After building credentials through mastering complex games and even forecasting the weather, Google and DeepMind would be able to reap fruit from their investment by applying AI technology to various industries and services, from medical service and traffic to financial investment strategies. Tesla chief executive Elon Musk predicted the day would arrive when human drivers could be prohibited because self-driving cars will be deemed safer and more reliable than mere human intelligence behind the wheel.

Lee Jeong-dong, a Seoul National University professor and author of the best-selling book “Time of Accumulation,” found some of the behind-the-scenes moments as impressive as the match between AlphaGo and Lee. Lee, jubilant after his first win, proposed playing with black stones in the final match of the five-game series — instead of the white stones he played with in his winning fourth match — to be fair. Hassabis happily obliged.

Hassabis is the paid CEO of DeepMind, the company he helped create and then sold to Google. He had full authority to change the rules of the game even with Google co-founder Sergey Brin and Eric Schmidt, executive chairman of Google’s parent company Alphabet, present at the hotel for the event. The AI experiment is dubbed a moonshot project as it is as daring and complex as exploration of the moon, and the engineering chief should be in full command of the testbed, Professor Lee said.

Another factor that helps fuel an intangible future in the United States is the state of financial markets. In the innovation hotbed of Silicon Valley, there is a so-called 15-minute rule that can determine the fate of a start-up. Even the most bizarre idea is allowed 15 minutes in an open cafe to pitch to angel capitalists. Google bought the British AI company DeepMind with a staff of 50 and no revenue record for $575 million in 2014 in this way. Google’s market capitalization expanded by 58 trillion won ($50 billion) last week when its AI innovation was proven at the Go match in Seoul.

If AlphaGo had been an innovation by a Korean company, the scene would have been entirely different. Hassabis would have had to report to people above him in a hierarchy to decide whether to accept Lee’s proposal of tweaking the rule for the final match. Shareholders would have opposed the acquisition of DeepMind, suspecting a shady business deal. The local financial authority would have probed any stock price surge. The government cannot outright promote a single sector like AI because a failure could invite a parliamentary probe in the next administration.

The board game of Go, which has been neglected with the rise of online games, is gaining popularity following the machine-versus-human tournament. But a bigger push should be given to the science and technology field. President Park Geun-hye ordered the launch of a joint government and corporate task force on AI. But it needs cooperation from the entire country.

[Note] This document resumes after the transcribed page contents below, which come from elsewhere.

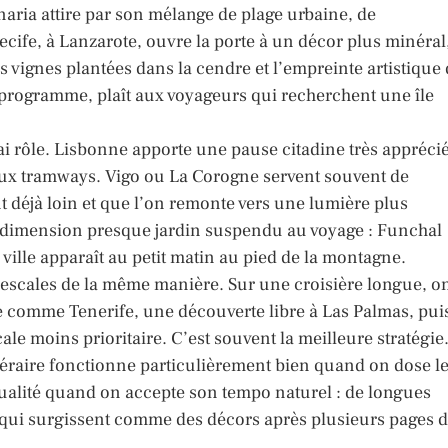
naria attire par son mélange de plage urbaine, de
cife, à Lanzarote, ouvre la porte à un décor plus minéral
 vignes plantées dans la cendre et l’empreinte artistique
 programme, plaît aux voyageurs qui recherchent une île
rai rôle. Lisbonne apporte une pause citadine très appréci
vieux tramways. Vigo ou La Corogne servent souvent de
t déjà loin et que l’on remonte vers une lumière plus
ne dimension presque jardin suspendu au voyage : Funchal
 ville apparaît au petit matin au pied de la montagne.
es escales de la même manière. Sur une croisière longue, o
le comme Tenerife, une découverte libre à Las Palmas, pui
ale moins prioritaire. C’est souvent la meilleure stratégie
tinéraire fonctionne particulièrement bien quand on dose l
qualité quand on accepte son tempo naturel : de longues
es qui surgissent comme des décors après plusieurs pages 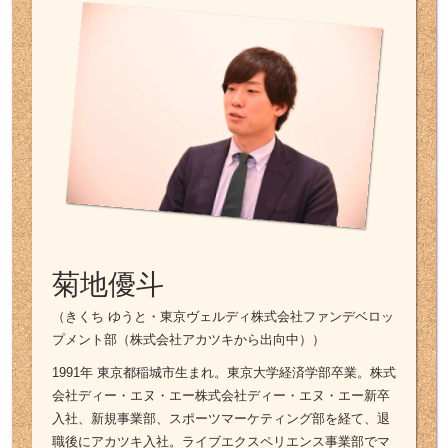
菊地優斗
（きくち ゆうと・東京ヴェルディ株式会社ファンデベロッ
プメント部（株式会社アカツキから出向中））
1991年 東京都稲城市生まれ。東京大学経済学部卒業。株式
会社ディー・エヌ・エー株式会社ディー・エヌ・エー新卒
入社、新規事業部、スポーツマーケティング部を経て、退
職後にアカツキ入社。ライブエクスペリエンス事業部でマ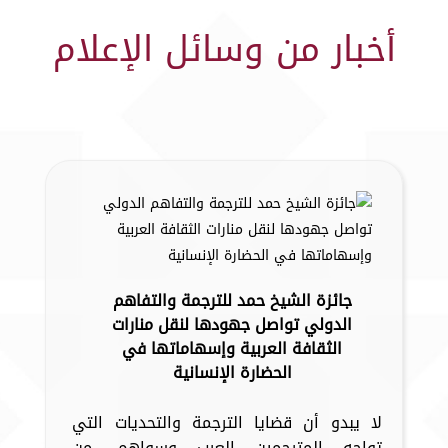
أخبار من وسائل الإعلام
جائزة الشيخ حمد للترجمة والتفاهم
الدولي تواصل جهودها لنقل منارات
الثقافة العربية وإسهاماتها في
الحضارة الإنسانية
لا يبدو أن قضايا الترجمة والتحديات التي
تواجه المترجمين العرب وسواهم، من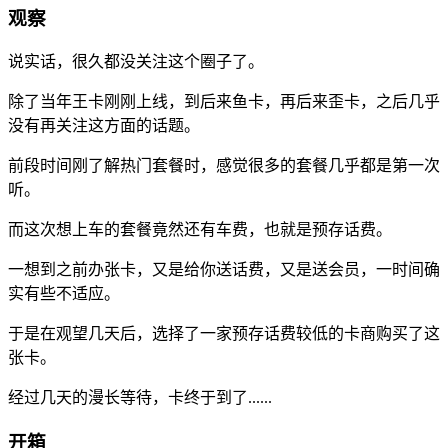
观察
说实话，很久都没关注这个圈子了。
除了当年王卡刚刚上线，到后来鱼卡，再后来歪卡，之后几乎
没有再关注这方面的话题。
前段时间刚了解热门套餐时，感觉很多的套餐几乎都是第一次
听。
而这次想上车的套餐竟然还有车费，也就是预存话费。
一想到之前办张卡，又是给你送话费，又是送会员，一时间确
实有些不适应。
于是在观望几天后，选择了一家预存话费较低的卡商购买了这
张卡。
经过几天的漫长等待，卡终于到了......
开箱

Super-smart software like AlphaGo cannot be created in a society where most of the talents prefer steady careers like law, medicine and working for the government. We must encourage the young to be adventurous, bold and fearless of failing.

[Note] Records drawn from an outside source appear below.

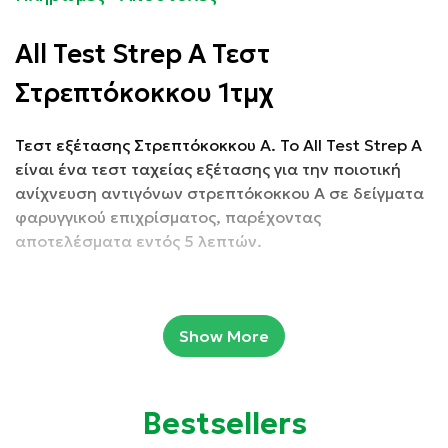
All Test Strep A Τεστ
Στρεπτόκοκκου 1τμχ
Τεστ εξέτασης Στρεπτόκοκκου Α. Το All Test Strep A
είναι ένα τεστ ταχείας εξέτασης για την ποιοτική
ανίχνευση αντιγόνων στρεπτόκοκκου Α σε δείγματα
φαρυγγικού επιχρίσματος, παρέχοντας
αποτελέσματα εντός 5 λεπτών.
Συσκευασία: 1τμχ
Show More
Ιδιότητες:
Αξιόπιστο.
Bestsellers
Γρήγορο.
Εύχρηστο.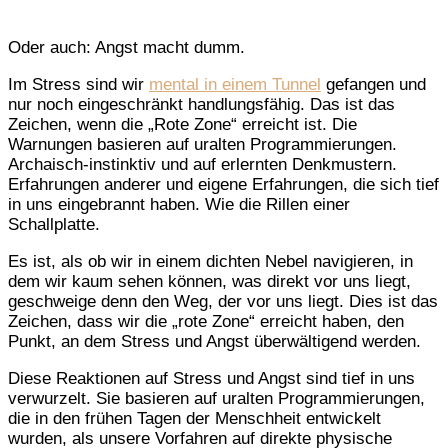
Oder auch: Angst macht dumm.
Im Stress sind wir
mental in einem Tunnel
gefangen und
nur noch eingeschränkt handlungsfähig. Das ist das
Zeichen, wenn die „Rote Zone“ erreicht ist. Die
Warnungen basieren auf uralten Programmierungen.
Archaisch-instinktiv und auf erlernten Denkmustern.
Erfahrungen anderer und eigene Erfahrungen, die sich tief
in uns eingebrannt haben. Wie die Rillen einer
Schallplatte.
Es ist, als ob wir in einem dichten Nebel navigieren, in
dem wir kaum sehen können, was direkt vor uns liegt,
geschweige denn den Weg, der vor uns liegt. Dies ist das
Zeichen, dass wir die „rote Zone“ erreicht haben, den
Punkt, an dem Stress und Angst überwältigend werden.
Diese Reaktionen auf Stress und Angst sind tief in uns
verwurzelt. Sie basieren auf uralten Programmierungen,
die in den frühen Tagen der Menschheit entwickelt
wurden, als unsere Vorfahren auf direkte physische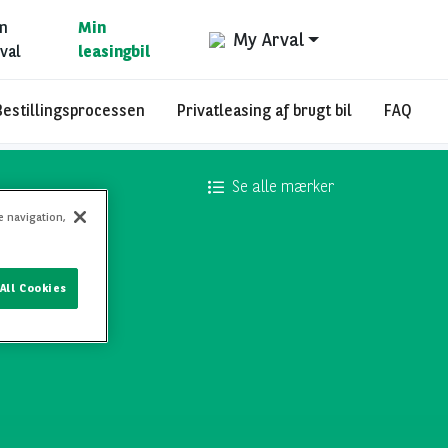
m
Min
My Arval
val
leasingbil
Bestillingsprocessen
Privatleasing af brugt bil
FAQ
Se alle mærker
e navigation,
All Cookies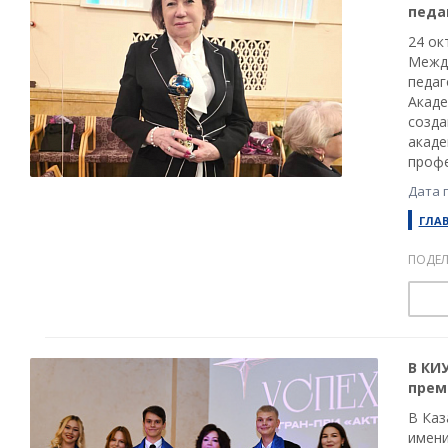
педа
24 ок
Между
педаг
Акаде
созда
акаде
профе
Дата 
ГЛА
ПОДЕЛ
В КИ
прем
В Каз
имени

We were not always this complacent. Even as a latecomer, Samsung invested heavily in semiconductors and the government in code vision multiple access (CDMA) technology. Patient and persistent investment for nearly a decade despite astronomical losses turned Korea into a powerhouse in memory chips and high-speed wireless and Internet infrastructure.

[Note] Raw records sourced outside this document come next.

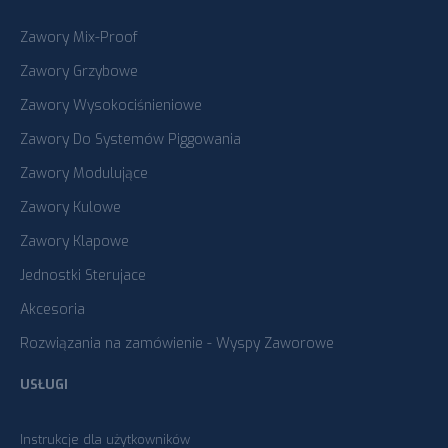
Zawory Mix-Proof
Zawory Grzybowe
Zawory Wysokociśnieniowe
Zawory Do Systemów Piggowania
Zawory Modulujące
Zawory Kulowe
Zawory Klapowe
Jednostki Sterujace
Akcesoria
Rozwiązania na zamówienie - Wyspy Zaworowe
USŁUGI
Instrukcje dla użytkowników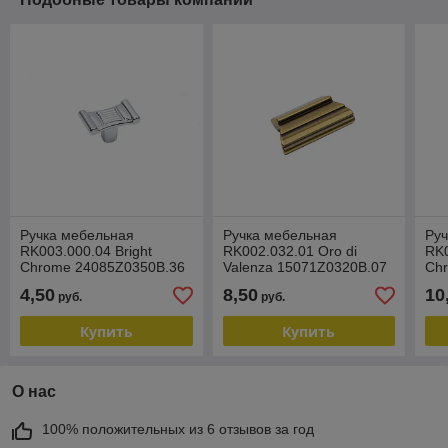
Ручка мебельная
Ручка мебельная
Ру
RK003.000.04 Bright
RK002.032.01 Oro di
RK0
Chrome 24085Z0350B.36
Valenza 15071Z0320B.07
Ch
4,50
8,50
10
руб.
руб.
Купить
Купить
О нас
100% положительных из 6 отзывов за год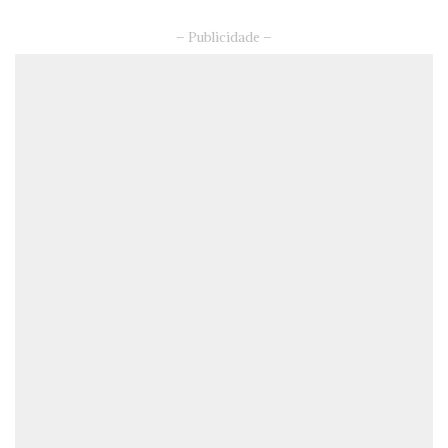
– Publicidade –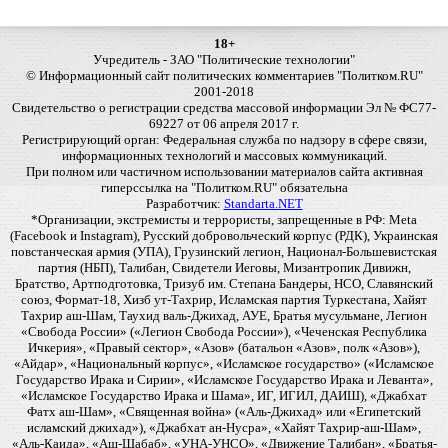
18+
Учредитель - ЗАО "Политические технологии"
© Информационный сайт политических комментариев "Политком.RU"
2001-2018
Свидетельство о регистрации средства массовой информации Эл № ФС77-
69227 от 06 апреля 2017 г.
Регистрирующий орган: Федеральная служба по надзору в сфере связи,
информационных технологий и массовых коммуникаций.
При полном или частичном использовании материалов сайта активная
гиперссылка на "Политком.RU" обязательна
Разработчик:
Standarta.NET
*Организации, экстремисты и террористы, запрещенные в РФ: Meta
(Facebook и Instagram), Русский добровольческий корпус (РДК), Украинская
повстанческая армия (УПА), Грузинский легион, Национал-Большевистская
партия (НБП), Талибан, Свидетели Иеговы, Мизантропик Дивижн,
Братство, Артподготовка, Тризуб им. Степана Бандеры, НСО, Славянский
союз, Формат-18, Хизб ут-Тахрир, Исламская партия Туркестана, Хайят
Тахрир аш-Шам, Таухид валь-Джихад, АУЕ, Братья мусульмане, Легион
«Свобода России» («Легион Свобода России»), «Чеченская Республика
Ичкерия», «Правый сектор», «Азов» (батальон «Азов», полк «Азов»),
«Айдар», «Национальный корпус», «Исламское государство» («Исламское
Государство Ирака и Сирии», «Исламское Государство Ирака и Леванта»,
«Исламское Государство Ирака и Шама», ИГ, ИГИЛ, ДАИШ), «Джабхат
Фатх аш-Шам», «Священная война» («Аль-Джихад» или «Египетский
исламский джихад»), «Джабхат ан-Нусра», «Хайят Тахрир-аш-Шам»,
«Аль-Каида», «Аш-Шабаб», «УНА-УНСО», «Движение Талибан», «Братья-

We cannot expect the same success with AI. If Korea’s elite schools and research institutes all join forces, they probably would be able to turn out a competitive AI. But we cannot win because we simply cannot breed creative minds like Hassabis or visionary companies like Google. What we should fear is not human-like Al, but its creators Hassabis and Google.

JoongAng Ilbo, March 21, Page 34


*The author is a senior editorial writer of the JoongAng Ilbo.